How to store data with dynamic number of attributes in a database

Question

I have a number of different objects with a varying number of attributes. Until now I have saved the data in XML files which easily allow for an ever changing number of attributes. But I am trying to move it to a database.

What would be your preferred way to store this data?

A few strategies I have identified so far:

Having one single field named "attributes" in the object's table and store the data serialized or json'ed in there.
Storing the data in two tables (objects, attributes) and using a third to save the relations, making it a true n:m relation. Very clean solution, but possibly very expensive to fetch an entire object and all its attributes
Identifying attributes all objects have in common and creating fields for these to the object's table. Store the remaining attributes as serialized data in another field. This has an advantage over the first strategy, making searches easier.

Any ideas?

What's the motivation for moving to a db solution? You said below, that speed is your main concern. Do you think a db solution would be faster than your current XML approach? — Corey Trager, Sep 18 '09 at 13:23
A fourth strategy came to mind with DVK proposing the same: Storing common attributes in the objects table and storing all other using an 1:n relation a second table. Seems like the best compromise for speed, flexibility and clean solution (@Tobiask) — Jörg, Sep 18 '09 at 13:28
@Corey, no I don't. The XML solution is incredible fast at the moment and I don't think a DB could keep up with that. It is more of an exercise to my, trying to make the system more flexible in regards to storage options and at the same time improve my MySQL skills. — Jörg, Sep 18 '09 at 13:30

paxdiablo · Accepted Answer · 2019-04-30T05:30:17.300

31

If you ever plan on searching for specific attributes, it's a bad idea to serialize them into a single column, since you'll have to use per-row functions to get the information out - this rarely scales well.

I would opt for your second choice.

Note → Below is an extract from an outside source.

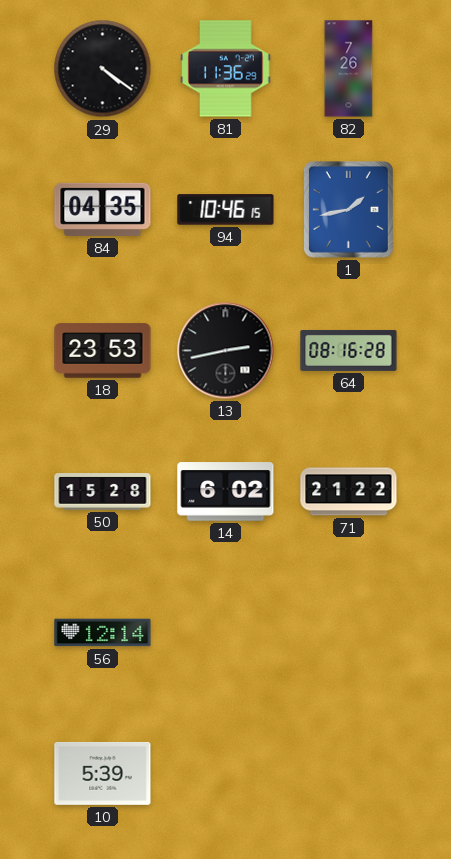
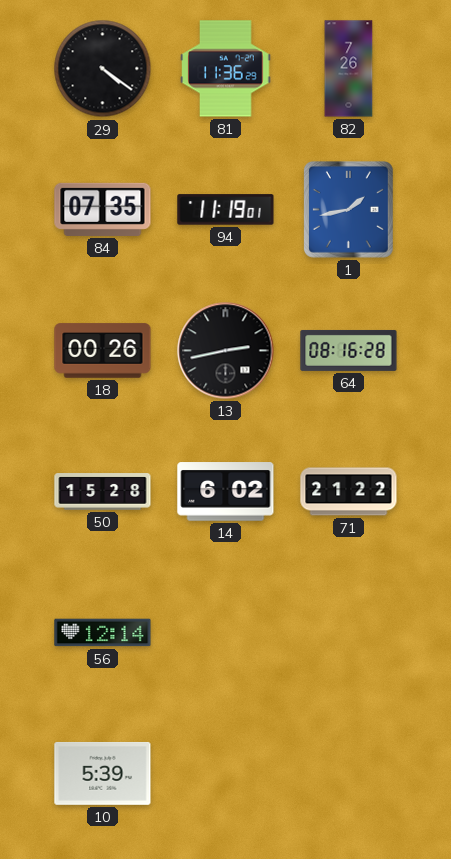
84: 04:35 -> 07:35
94: 10:46 -> 11:19
18: 23:53 -> 00:26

Have a list of attributes in an attribute table, the objects in their own table, and a many-to-many relationship table called object attributes.

For example:

objects:
    object_id    integer
    object_name  varchar(20)
    primary key  (object_id)
attributes:
    attr_id      integer
    attr_name    varchar(20)
    primary key  (attr_id)
object_attributes:
    object_id    integer  references (objects.object_id)
    attr_id      integer  references (attributes.attr_id)
    oa_value     varchar(20)
    primary key (object_id,attr_id)

Your concern about performance is noted but, in my experience, it's always more costly to split a column than to combine multiple columns. If it turns out that there are performance problems, it's perfectly acceptable to break 3NF for performance reasons.

In that case I would store it the same way but also have a column with the raw serialized data. Provided you use insert/update triggers to keep the columnar and combined data in sync, you won't have any problems. But you shouldn't worry about that until an actual problem surfaces.

By using those triggers, you minimize the work required to only when the data changes. By trying to extract sub-column information, you do unnecessary work on every select.

edited Apr 30 '19 at 05:30

answered Sep 18 '09 at 13:17

paxdiablo

854,327
234
1,573
1,953

Exactly my concern with the first strategy. – Jörg Sep 18 '09 at 13:22
the question is which is better for performance your method is eav what is your opinion about json modeling storing data – babak faghihian Aug 31 '15 at 06:53
@babakfaghihian, I think I cover that in my final two paragraphs, yes? It's okay to break 3NF for performance provided you understand and mitigate the risks (of data elements "disagreeing" with each other). Storing the original data (XML, JSON or whatever) is one approach to this. – paxdiablo Sep 01 '15 at 01:37
@paxdiablo where we can save a value for an attribute in this model? – Fadi Dec 23 '18 at 11:12
1

@fadi, most likely as a extra value column in the `object_attributes` table. I didn't add *all* of the possible columns since my intent was really just to show the relationship fields. I've now added that in for this specific use case. – paxdiablo Dec 23 '18 at 13:22
@paxdiablo : what if the attributes are of different type ? Will we add one more column "attribute_type" and store the attribute value always as varchar(20) and then type cast in the app layer ? – j10 Apr 24 '19 at 08:17
1

@j10, that's certainly one way to do it, and the schema will support it, with effort from the application (such as your type casting). I really just designed this for string attributes and, if there's going to be lots of types, you may want to consider other approaches. – paxdiablo Apr 24 '19 at 12:37
@paxdiablo even though this is fairly old now, I found it's similar to a challenge I've been facing, I couldn't make the exact analogy to my current problem. From what I understand, if the uniqueness is only guaranteed by the dimensions, the objects table would contain duplicate data, which makes me wonder if this is the way to go. I posted a question here (https://stackoverflow.com/questions/72560317/dealing-with-dynamic-dimensions-for-metrics-data-analytics), any inputs are appreciated, thanks! – lowercase00 Jun 13 '22 at 21:14

score 7 · Answer 2 · answered Sep 18 '09 at 13:15

7

A variation on your 2d solution is just two tables (assuming all attributes are of a single type):

T1: |Object data columns|Object_id|

T2: |Object id|attribute_name|attribute value| (unique index on first 2 columns)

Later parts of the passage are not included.